Standard Chartered Bank laid bare the scale of the task facing its incoming chief executive Bill Winters yesterday after profits fell by 30 per cent to $4.2bn (£2.7bn) last year.
Outgoing chief executive Peter Sands, who lost the backing of key investors after issuing three profits warnings, said he and the other executive directors would not be taking any bonuses for last year.
Across the group, total bonuses are down just 9 per cent against the 30 per cent fall in profits, which Mr Sands defended, saying that “98 per cent of our staff work outside the UK, where competition for talent is enormous”.
Standard Chartered shares rose 5 per cent on the results, gaining 49.8p to 1,024p, largely on relief that they did not include a feared rights issue. The dividend for the year was held at 86 cents.
Mr Sands admitted that 2014 had been “disappointing” and that this was “one of the more challenging sets of results which I’ve had to present”.
Revenues at the emerging markets bank were down 2 per cent at $18.2bn and bad debt provisions rose 32 per cent to £2.1bn, in contrast to most Western banks, which are now reducing their write-downs for bad loans.
The chairman, Sir John Peace, who is also quitting the bank next year, said: “There are significant factors impacting our current performance which cannot be ignored: the imperative to build capital levels across the industry; the need for ongoing investment in enhancing our systems and processes associated with conduct and compliance; and the need to change the shape of our business to fit the demands of the current economic and regulatory landscape.”
The bank outlined plans to cut its cost base by a further $1.8bn between 2015 and 2017, partly through job cuts and branch closures.
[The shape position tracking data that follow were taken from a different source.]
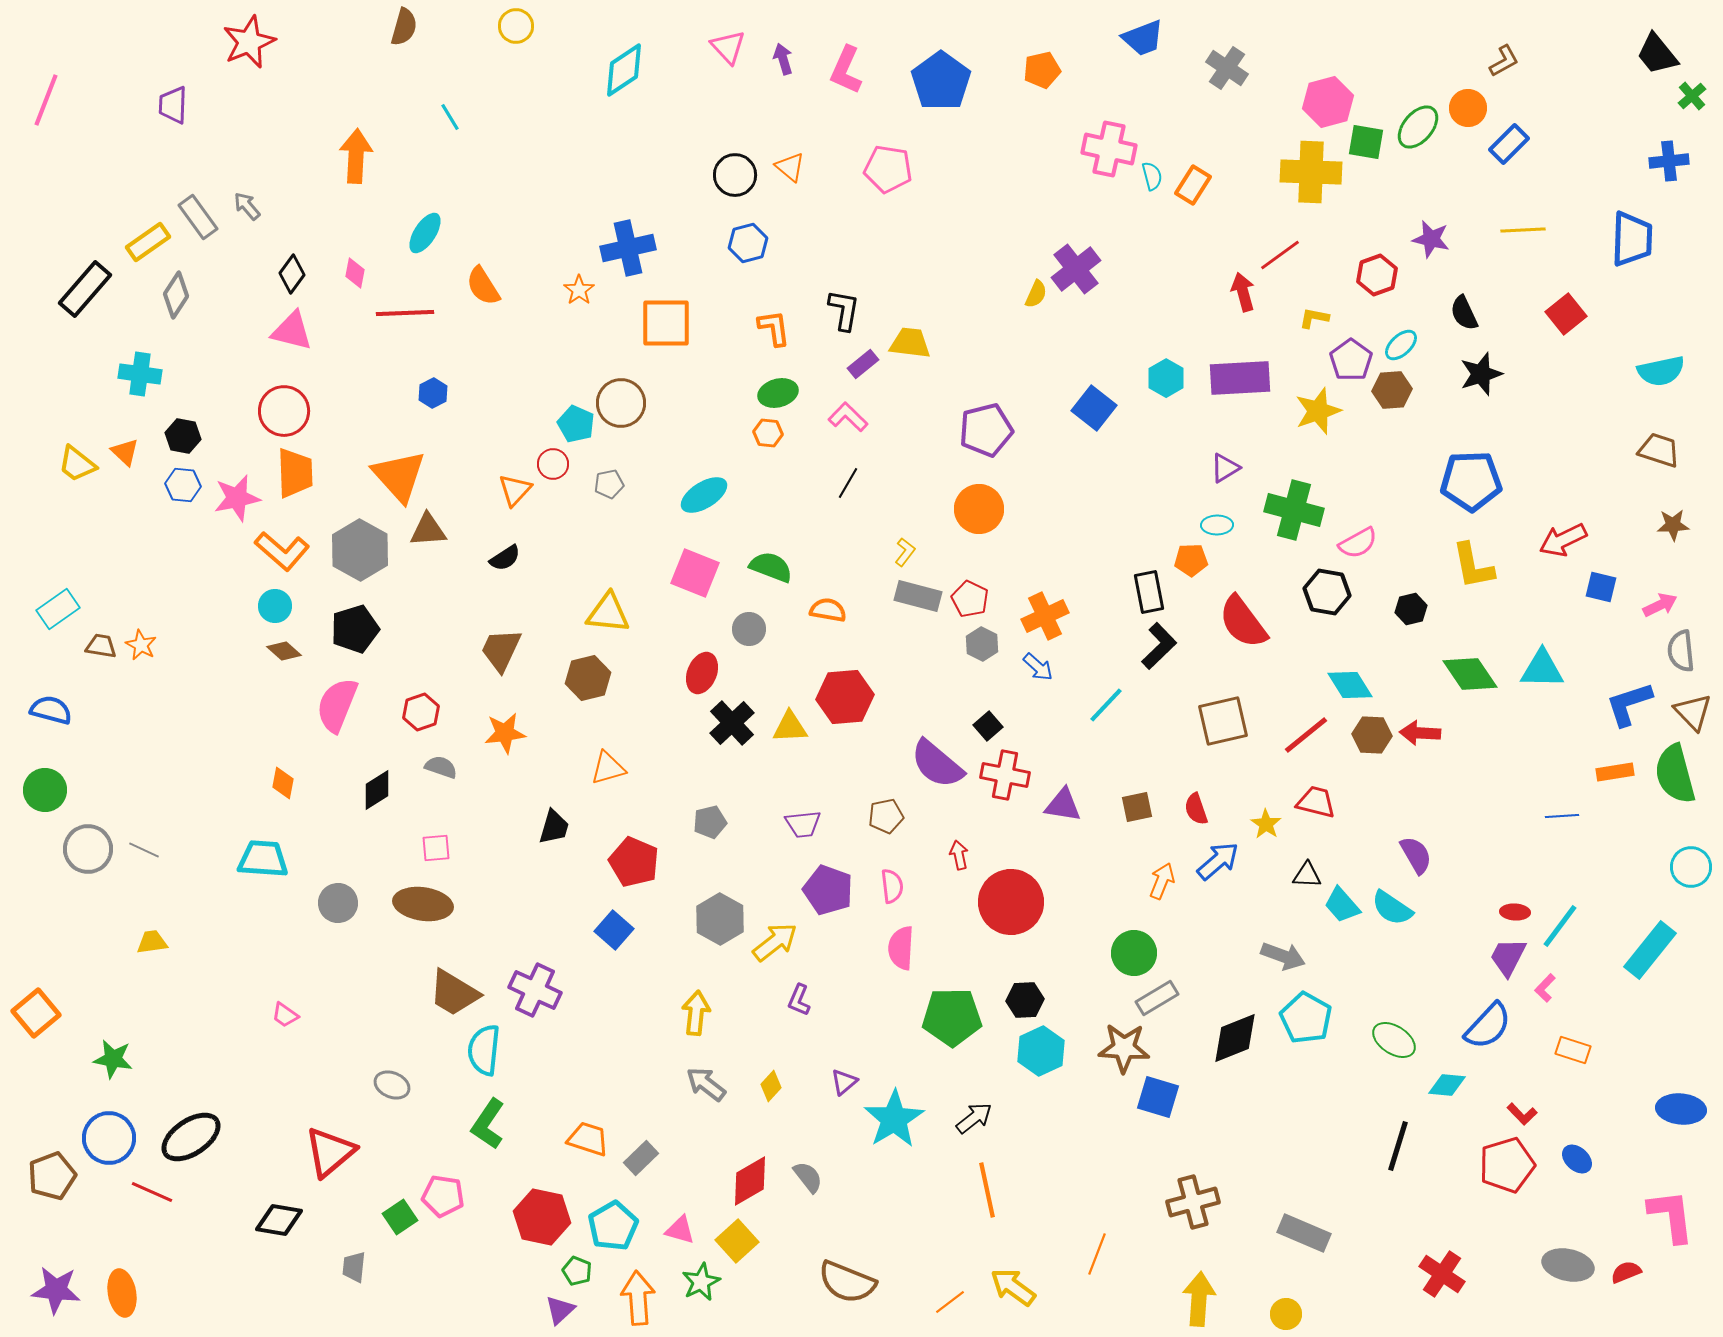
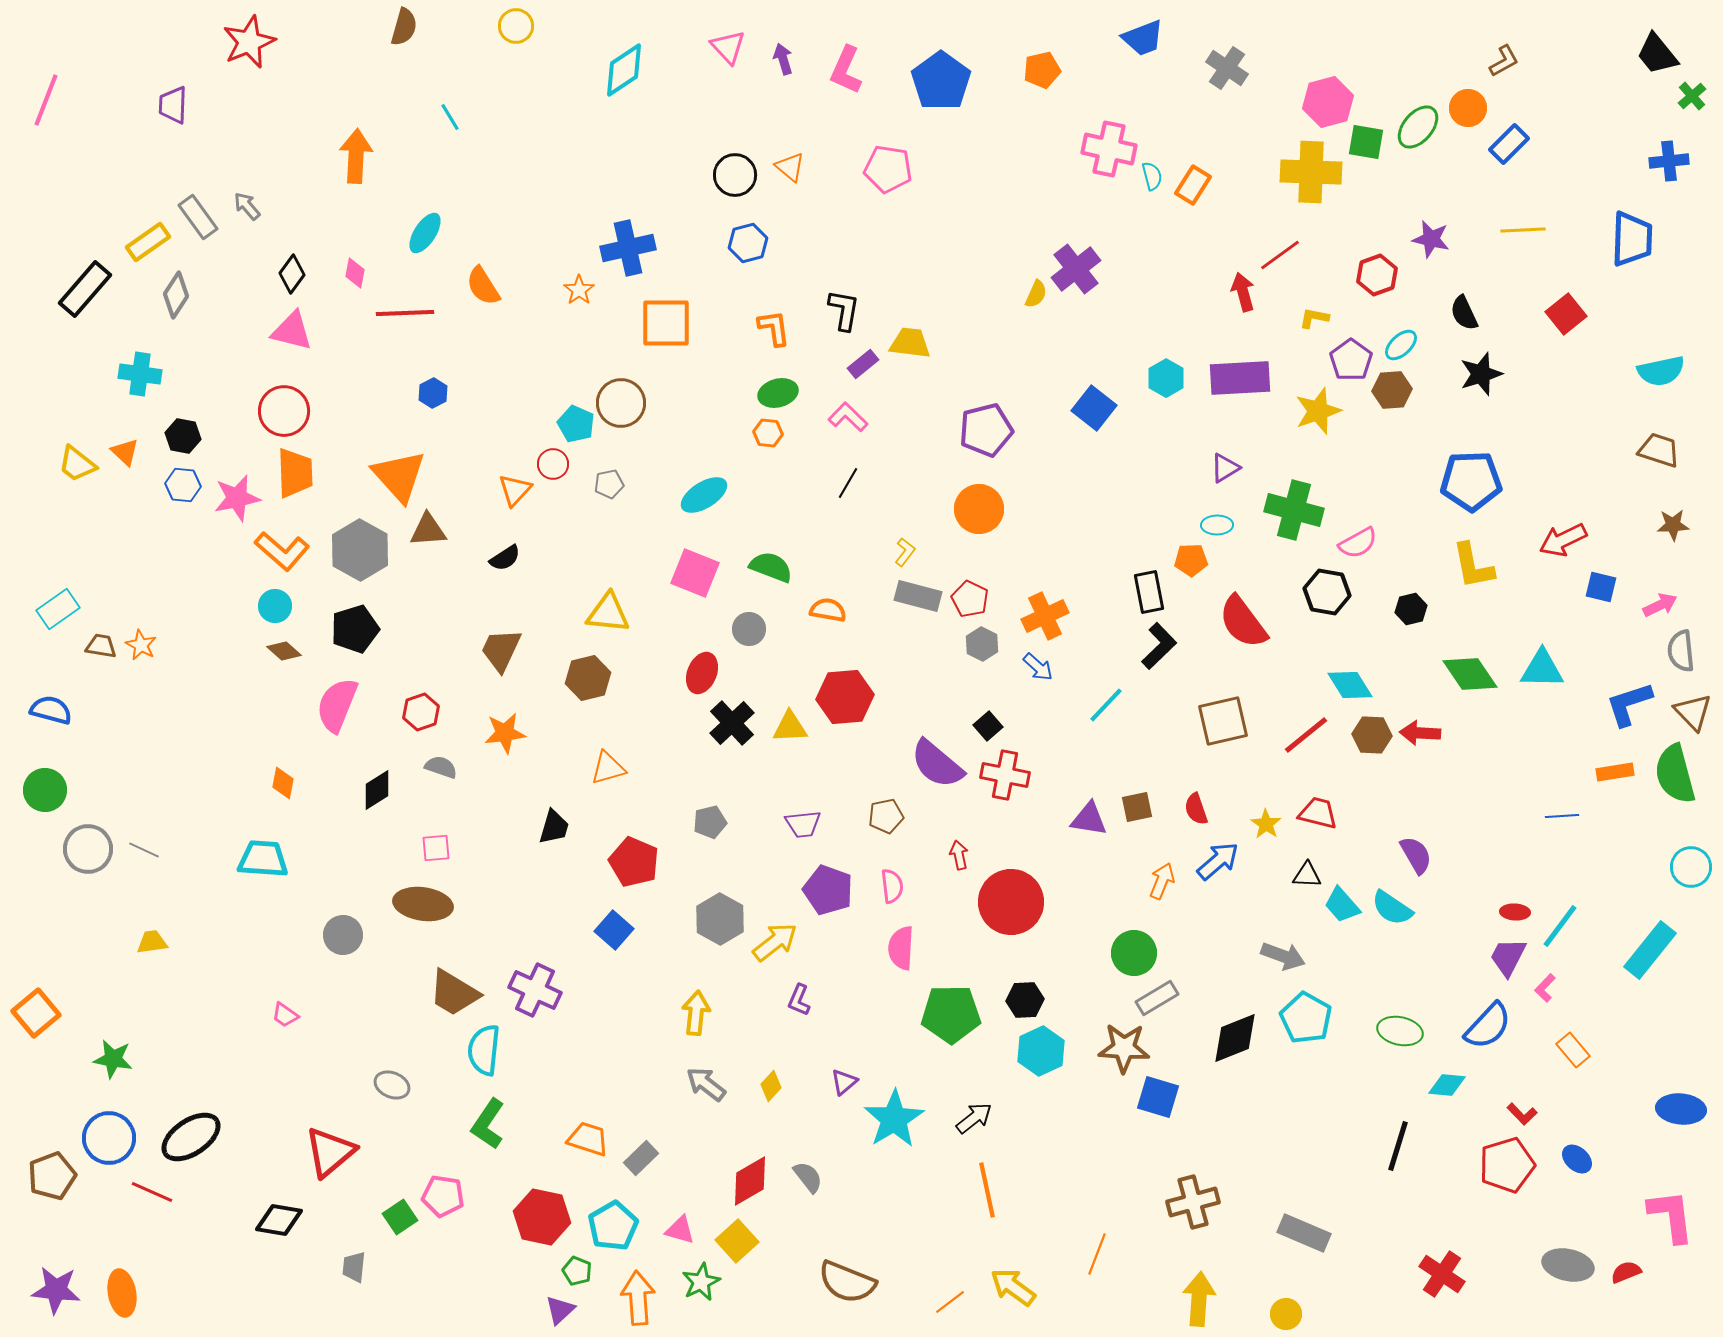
red trapezoid at (1316, 802): moved 2 px right, 11 px down
purple triangle at (1063, 805): moved 26 px right, 14 px down
gray circle at (338, 903): moved 5 px right, 32 px down
green pentagon at (952, 1017): moved 1 px left, 3 px up
green ellipse at (1394, 1040): moved 6 px right, 9 px up; rotated 21 degrees counterclockwise
orange rectangle at (1573, 1050): rotated 32 degrees clockwise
It said it would target a return on equity of at least 10 per cent in the medium term, up from last year’s 7.8 per cent.
All or nothing: Parting words
Eight years of dealing with the ladies and gentlemen of the press on a regular basis has clearly taken its toll on Peter Sands, the departing chief executive of Standard Chartered.
His final conference bore all the hallmarks of a man bowed but not cowed.
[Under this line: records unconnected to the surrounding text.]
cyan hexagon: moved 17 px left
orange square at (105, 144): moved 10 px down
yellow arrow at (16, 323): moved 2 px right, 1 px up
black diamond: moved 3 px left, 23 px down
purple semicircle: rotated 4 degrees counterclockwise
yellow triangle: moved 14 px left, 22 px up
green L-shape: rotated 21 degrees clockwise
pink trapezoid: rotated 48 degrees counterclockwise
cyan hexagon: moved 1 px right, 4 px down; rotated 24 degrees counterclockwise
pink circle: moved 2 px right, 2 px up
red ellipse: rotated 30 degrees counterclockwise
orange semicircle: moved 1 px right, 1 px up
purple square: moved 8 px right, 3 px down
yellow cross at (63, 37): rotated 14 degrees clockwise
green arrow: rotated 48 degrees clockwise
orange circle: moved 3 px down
“Obviously this is one of the more challenging sets of numbers which I’ve had to present,” he said of the 30 per cent fall in profits. And on the thorny subject of bankers’ pay, he went for it.
“Let’s get bonuses out of the way. The executives on the plc board will not be taking any variable compensation for 2014 in light of the disappointing performance.”
So how much was he giving up, I ventured to ask?
“We have waived our eligibility to bonuses,” he snapped. “The quantum is irrelevant.”
The conference call went strangely silent.
Subsequent inquiries suggest Mr Sands has foregone some $6m of 2014 bonuses – down from $6.56m in 2013. But he still departs on “good leaver” status, entitled to a year’s pay of $1.7m and long-term share bonuses.